Many issues are considered. For example, being able to speak another language is linked to a more flexible brain. This, coupled with cultural influences amongst languages, may have an impact.

For example, some multinguals reported a difference in speaking style. These differences ranged from the level of perceived rudeness to frequency of interrupting another speaker.

Reasons cited for these characteristics included cultural differences in the acceptance of more rude language to the structural differences between the languages spoken.

Word order may have an impact. If the meaning of the sentence is revealed earlier in one language, interrupting in that language may reduce the risk of misunderstanding the speaker if the significant word or words have already been uttered.

If the meaning of the sentence is revealed earlier in one language, interrupting in that language may reduce the risk of misunderstanding

Lack of Subtlety and Nuances When Learning a New Language

Different speaking styles may exist with little choice, especially as they are being learnt.

Many language learners report that when learning a new language they often feel too blunt or direct, not because they wish to be so, but because they have not yet developed a sufficient vocabulary in which to be more nuanced.

Many new language learners report that they often feel too blunt or direct

Others report that they are still translating words in their head when speaking in their new language and may not have an awareness or are forced to ignore subtleties in the other language.

Language and Culture

The connections between language and culture are complex, and no doubt have some influence on language and personality.

The author of the article goes on to explain how in a French-speaking country in West Africa there is a tradition of greeting complete strangers with a hearty ‘bonjour’.

Meanwhile, next door in an adjacent English-speaking West African country the author noted it would be odd to say ‘hello’ to a complete stranger for no apparent reason in English!

The connections between language and culture are complex and no doubt have some influence on language and personality

The link between language and culture

Many multilinguals are not necessarily multicultural. For example, a business professional may learn another language for work, but as an adult, they are much more likely to transfer their own culture into their new language or perhaps merge their new language skill into the corporate culture.

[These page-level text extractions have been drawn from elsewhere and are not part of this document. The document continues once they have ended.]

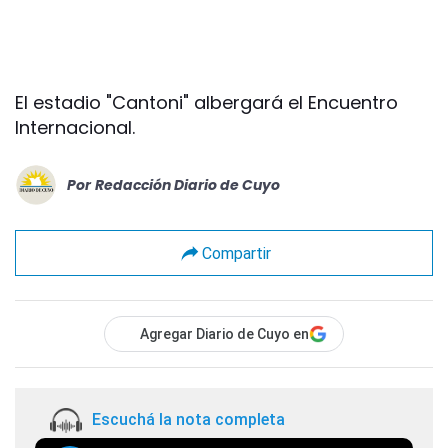
El estadio "Cantoni" albergará el Encuentro
Internacional.
Por
Redacción Diario de Cuyo
Compartir
Agregar Diario de Cuyo en
Escuchá la nota completa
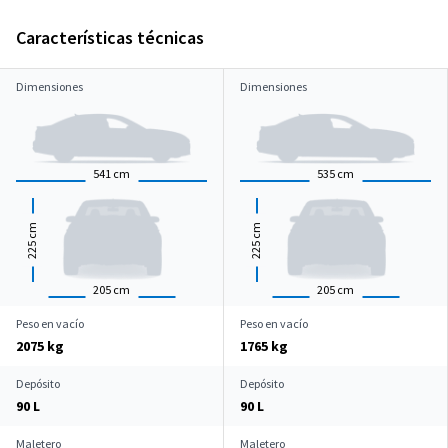
Características técnicas
Dimensiones
Dimensiones
541
cm
535
cm
cm
cm
225
225
205
cm
205
cm
Peso en vacío
Peso en vacío
2075 kg
1765 kg
Depósito
Depósito
90 L
90 L
Maletero
Maletero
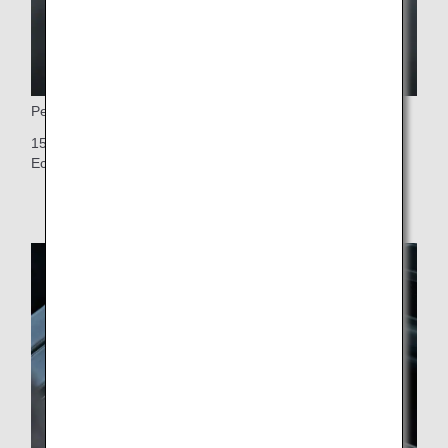
Personlig bildskärm
15,6-tums personlig pekskärm – den största i Premium
Economy i hela världen (11,6 tum i första sätesraden)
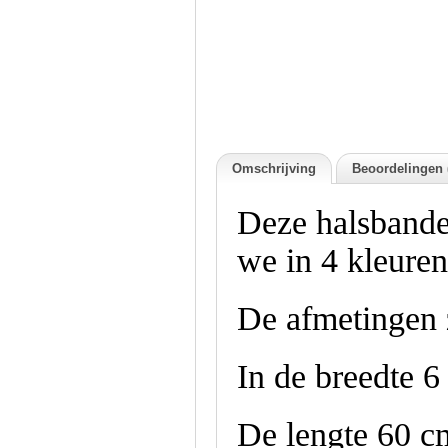
Omschrijving
Beoordelingen 
Deze halsbande
we in 4 kleuren
De afmetingen 
In de breedte 6
De lengte 60 c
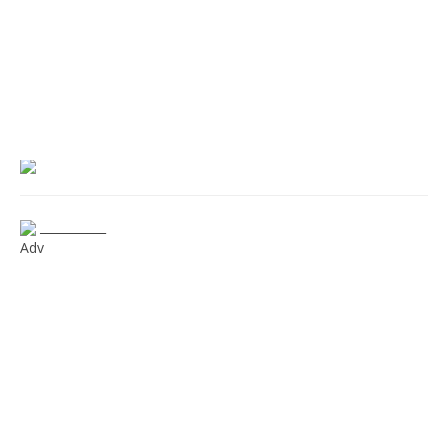
___________
Adv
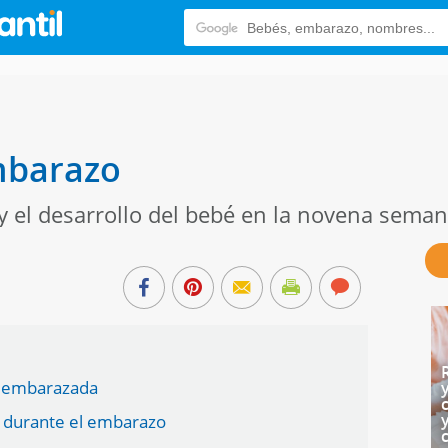
mbarazo
y el desarrollo del bebé en la novena seman
r embarazada
é durante el embarazo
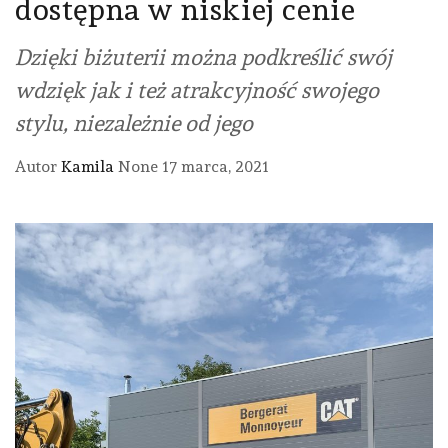
dostępna w niskiej cenie
Dzięki biżuterii można podkreślić swój
wdzięk jak i też atrakcyjność swojego
stylu, niezależnie od jego
Autor
Kamila
None
17 marca, 2021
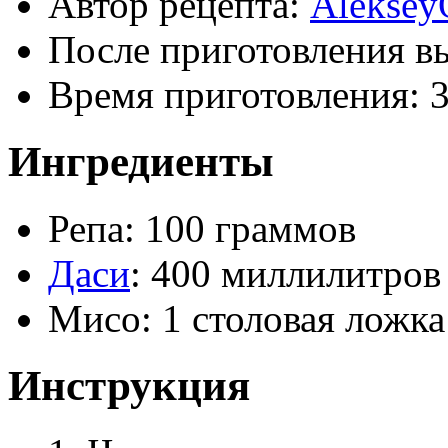
Автор рецепта:
Aleksey
После приготовления в
Время приготовления:
Ингредиенты
Репа: 100 граммов
Даси
: 400 миллилитров
Мисо: 1 столовая ложка
Инструкция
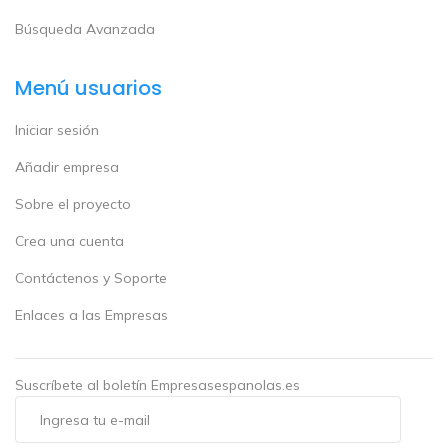
Búsqueda Avanzada
Menú usuarios
Iniciar sesión
Añadir empresa
Sobre el proyecto
Crea una cuenta
Contáctenos y Soporte
Enlaces a las Empresas
Suscríbete al boletín Empresasespanolas.es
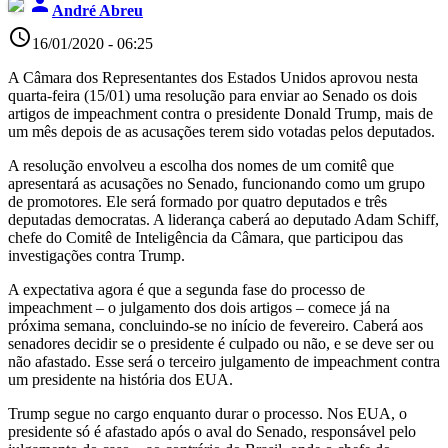
person
André Abreu
access_time
16/01/2020 - 06:25
A Câmara dos Representantes dos Estados Unidos aprovou nesta
quarta-feira (15/01) uma resolução para enviar ao Senado os dois
artigos de impeachment contra o presidente Donald Trump, mais de
um mês depois de as acusações terem sido votadas pelos deputados.
A resolução envolveu a escolha dos nomes de um comitê que
apresentará as acusações no Senado, funcionando como um grupo
de promotores. Ele será formado por quatro deputados e três
deputadas democratas. A liderança caberá ao deputado Adam Schiff,
chefe do Comitê de Inteligência da Câmara, que participou das
investigações contra Trump.
A expectativa agora é que a segunda fase do processo de
impeachment – o julgamento dos dois artigos – comece já na
próxima semana, concluindo-se no início de fevereiro. Caberá aos
senadores decidir se o presidente é culpado ou não, e se deve ser ou
não afastado. Esse será o terceiro julgamento de impeachment contra
um presidente na história dos EUA.
Trump segue no cargo enquanto durar o processo. Nos EUA, o
presidente só é afastado após o aval do Senado, responsável pelo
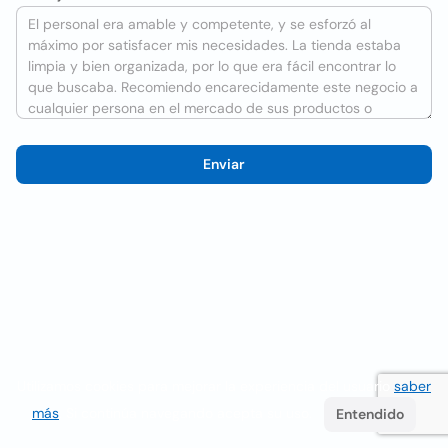
Enviar
Utilizamos cookies para mejorar la experiencia del usuario
saber
más
. Si continúa navegando acepta su uso.
Entendido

On the other hand, there are people who grew up in a truly multicultural environment, where their cultural reference points are likely to switch along with the shift of language.

This was explained to the author of the article by someone who was born and raised in Gibraltar with one Spanish parent and one British parent.  Growing up bilingual, he explained a constant feeling of needing to either restrain or express himself if he was speaking the language that did not match his emotional state at the time!

Bilingualism and Personality: Level of Fluency Cannot Be Ignored

Finally, the level of linguistic and cultural fluency should not be ignored.  Being able to speak a new language with all of the correct syntax and other formalities may still make the speaker sound like they have little personality when speaking it.

Transferring the personality of their mother tongue may sound confusing, especially if very different emotions are expected between the words and actions exhibited.

Only when a speaker matches their linguistic personality with their new language are they likely to be considered truly multilingual.

This includes the use of slang, tone and matching body language. A whole new you, perhaps?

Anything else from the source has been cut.